Sepanjang jalan David lebih fokuskan pandangannya pada boneka yang hanya terbalut plastik bening, entah kenapa kedua mata terasa sangat pedih, bukan hanya penyebab angin saja, tetapi sesuatu telah merasuk dalam pikiran dan hatinya. Saat sang putri, Camelia selalu berkeluh kesah, karena teman-teman sekolah dasarnya yang selalu membully, dia bilang teman-teman di sekolah selalu memamerkan apa yang mereka punya, apa yang mereka dapatkan dari orang tua, sementara Camelia seperti seorang bocah yang harus dipaksa tidak manja dan hanya sebatas menjadi penonton kesenangan teman-temannya.
Dengan tangan kanan yang sedikit gemetar, David mengusap pelan boneka yang seperti ikut merasakan kesedihannya malam itu.

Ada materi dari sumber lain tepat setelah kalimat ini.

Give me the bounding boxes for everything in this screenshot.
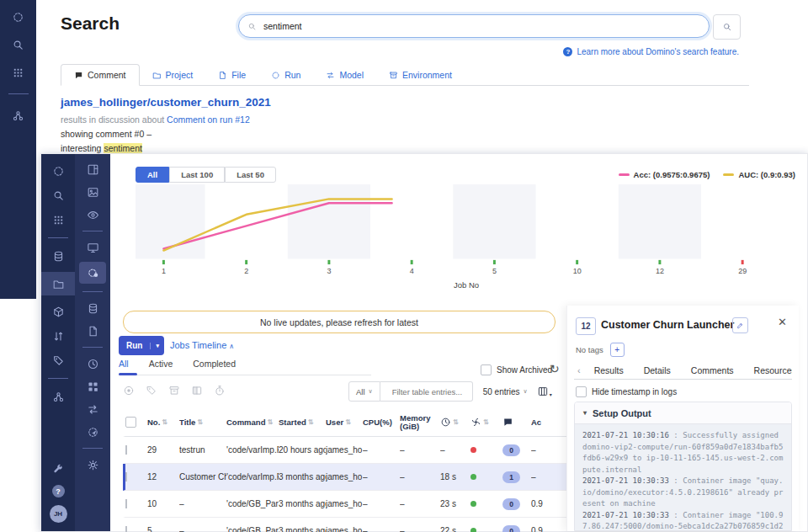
tab-project[interactable]: Project bbox=[140, 65, 206, 85]
sidebar-item-apps-publish-nav[interactable] bbox=[75, 378, 110, 395]
sidebar-item-transfers-nav[interactable] bbox=[41, 327, 75, 344]
chevron-down-icon: ∨ bbox=[524, 388, 528, 395]
sort-icon[interactable]: ⇅ bbox=[308, 418, 314, 426]
sort-icon[interactable]: ⇅ bbox=[162, 418, 167, 426]
sidebar-item-projects-nav[interactable] bbox=[41, 272, 75, 295]
sidebar-item-models-nav[interactable] bbox=[41, 303, 75, 320]
jobs-tab-completed[interactable]: Completed bbox=[193, 359, 236, 369]
close-icon[interactable]: ✕ bbox=[778, 316, 787, 328]
tabs-scroll-left-icon[interactable]: ‹ bbox=[574, 365, 584, 375]
cell-cpu: – bbox=[363, 526, 400, 532]
sidebar-item-tags-nav[interactable] bbox=[41, 352, 75, 369]
table-filter-input[interactable] bbox=[391, 386, 466, 397]
timer-icon[interactable] bbox=[214, 385, 226, 396]
learn-more-link[interactable]: ? Learn more about Domino's search featu… bbox=[563, 47, 739, 56]
sidebar-item-jobs-nav[interactable] bbox=[79, 262, 106, 284]
sidebar-item-files-nav[interactable] bbox=[75, 322, 110, 339]
panel-tab-resources[interactable]: Resources bbox=[744, 365, 792, 375]
hardware-tier-column[interactable]: ⇅ bbox=[470, 417, 502, 428]
table-row[interactable]: 12 Customer Churn Launcher 'code/varImp.… bbox=[123, 464, 569, 491]
duration-column[interactable]: ⇅ bbox=[440, 417, 470, 428]
sidebar-item-project-data-nav[interactable] bbox=[75, 300, 110, 317]
jobs-tab-all[interactable]: All bbox=[119, 359, 129, 369]
sort-icon[interactable]: ⇅ bbox=[267, 418, 273, 426]
row-checkbox[interactable] bbox=[125, 526, 127, 532]
jobs-timeline-toggle[interactable]: Jobs Timeline ∧ bbox=[170, 340, 234, 350]
sidebar-item-domino-logo[interactable] bbox=[41, 162, 75, 179]
run-button[interactable]: Run ▾ bbox=[119, 336, 164, 355]
sort-icon[interactable]: ⇅ bbox=[483, 418, 489, 426]
select-all-checkbox[interactable] bbox=[125, 417, 136, 428]
column-started[interactable]: Started⇅ bbox=[279, 418, 326, 427]
cell-no: 10 bbox=[147, 499, 179, 508]
sidebar-item-launchers-nav[interactable] bbox=[75, 423, 110, 440]
hide-timestamp-checkbox[interactable] bbox=[576, 386, 587, 397]
panel-tab-results[interactable]: Results bbox=[584, 365, 634, 375]
help-icon[interactable]: ? bbox=[52, 485, 65, 497]
panel-tab-comments[interactable]: Comments bbox=[681, 365, 744, 375]
chart-tab-all[interactable]: All bbox=[136, 167, 169, 183]
chart-tab-last-100[interactable]: Last 100 bbox=[169, 167, 225, 183]
sidebar-item-visibility-nav[interactable] bbox=[75, 206, 110, 223]
column-picker-button[interactable]: ▾ bbox=[537, 386, 552, 397]
setup-output-header[interactable]: ▾ Setup Output bbox=[575, 402, 791, 424]
page-size-dropdown[interactable]: 50 entries ∨ bbox=[483, 387, 528, 396]
tag-icon[interactable] bbox=[146, 385, 157, 396]
tab-file[interactable]: File bbox=[205, 65, 258, 85]
sidebar-item-project-settings-nav[interactable] bbox=[75, 456, 110, 473]
sort-icon[interactable]: ⇅ bbox=[453, 418, 459, 426]
table-filter-box[interactable] bbox=[380, 381, 473, 402]
run-dropdown-caret-icon[interactable]: ▾ bbox=[150, 343, 164, 349]
sort-icon[interactable]: ⇅ bbox=[197, 418, 203, 426]
sidebar-item-search-nav[interactable] bbox=[41, 187, 75, 204]
table-row[interactable]: 5 – 'code/GB_Param' 3 months ago james_h… bbox=[123, 518, 569, 532]
table-row[interactable]: 10 – 'code/GB_Param' 3 months ago james_… bbox=[123, 491, 569, 518]
tab-environment[interactable]: Environment bbox=[376, 65, 465, 85]
log-entry: 2021-07-21 10:30:33 : Container image "q… bbox=[582, 476, 784, 510]
table-row[interactable]: 29 testrun 'code/varImp.R' 20 hours ago … bbox=[123, 437, 569, 464]
tab-model[interactable]: Model bbox=[313, 65, 376, 85]
sidebar-item-workspaces-nav[interactable] bbox=[75, 239, 110, 256]
user-avatar[interactable]: JH bbox=[50, 505, 67, 523]
result-run-link[interactable]: on run #12 bbox=[205, 114, 250, 125]
sidebar-item-overview-nav[interactable] bbox=[75, 161, 110, 178]
chart-tab-last-50[interactable]: Last 50 bbox=[225, 167, 276, 183]
row-checkbox[interactable] bbox=[125, 472, 127, 481]
column-no-[interactable]: No.⇅ bbox=[147, 418, 179, 427]
edit-title-button[interactable] bbox=[732, 317, 748, 333]
sort-icon[interactable]: ⇅ bbox=[345, 418, 351, 426]
sidebar-item-model-apis-nav[interactable] bbox=[75, 401, 110, 418]
add-tag-button[interactable]: + bbox=[610, 343, 625, 357]
column-command[interactable]: Command⇅ bbox=[226, 418, 279, 427]
record-icon[interactable] bbox=[123, 385, 135, 396]
global-search-box[interactable] bbox=[238, 14, 710, 38]
column-title[interactable]: Title⇅ bbox=[179, 418, 226, 427]
sidebar-item-data-nav[interactable] bbox=[41, 247, 75, 264]
sidebar-item-organization-nav[interactable] bbox=[41, 388, 75, 405]
search-result[interactable]: james_hollinger/customer_churn_2021 resu… bbox=[61, 96, 271, 157]
tab-run[interactable]: Run bbox=[258, 65, 313, 85]
sidebar-item-apps-nav[interactable] bbox=[41, 211, 75, 228]
row-checkbox[interactable] bbox=[125, 445, 127, 455]
jobs-tab-active[interactable]: Active bbox=[149, 359, 173, 369]
sidebar-item-results-nav[interactable] bbox=[75, 184, 110, 200]
search-input[interactable] bbox=[262, 20, 700, 32]
sidebar-item-admin[interactable] bbox=[50, 460, 67, 477]
tab-comment[interactable]: Comment bbox=[61, 64, 140, 86]
result-comment-link[interactable]: Comment bbox=[167, 114, 205, 125]
sidebar-item-scheduled-runs-nav[interactable] bbox=[75, 355, 110, 372]
archive-icon[interactable] bbox=[168, 385, 180, 396]
panel-tab-details[interactable]: Details bbox=[634, 365, 681, 375]
columns-icon[interactable] bbox=[191, 385, 203, 396]
result-title[interactable]: james_hollinger/customer_churn_2021 bbox=[61, 96, 271, 109]
filter-scope-dropdown[interactable]: All ∨ bbox=[348, 381, 380, 402]
search-submit-button[interactable] bbox=[713, 14, 741, 40]
sidebar-item-domino-logo[interactable] bbox=[0, 8, 36, 25]
sidebar-item-search-nav[interactable] bbox=[0, 36, 36, 53]
refresh-icon[interactable]: ↻ bbox=[550, 362, 560, 375]
show-archived-checkbox[interactable] bbox=[481, 364, 492, 375]
column-user[interactable]: User⇅ bbox=[326, 418, 363, 427]
sidebar-item-apps-nav[interactable] bbox=[0, 64, 36, 81]
sidebar-item-organization-nav[interactable] bbox=[0, 107, 36, 124]
row-checkbox[interactable] bbox=[125, 499, 127, 508]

Tidak sengaja, dengan cepat air mata terjatuh, membuat genangan kecil di latar plastik bening tak beraturan yang membalut.
"Lia, Ayah rela menjual satu organ tubuh Ayah untuk kamu. Ayah sebenarnya selalu menangis, sayang tiap kali mendengar cerita sedihmu, Ayah ikut sakit melihat kamu sakit. Semoga dengan boneka ini, kamu bisa punya teman yang benar-benar menjadi pendukung, punya teman yang selalu setia, teman yang selalu menyayangi kamu, sayang." David menghentikan langkahnya sejenak, tubuhnya memaksa untuk turun.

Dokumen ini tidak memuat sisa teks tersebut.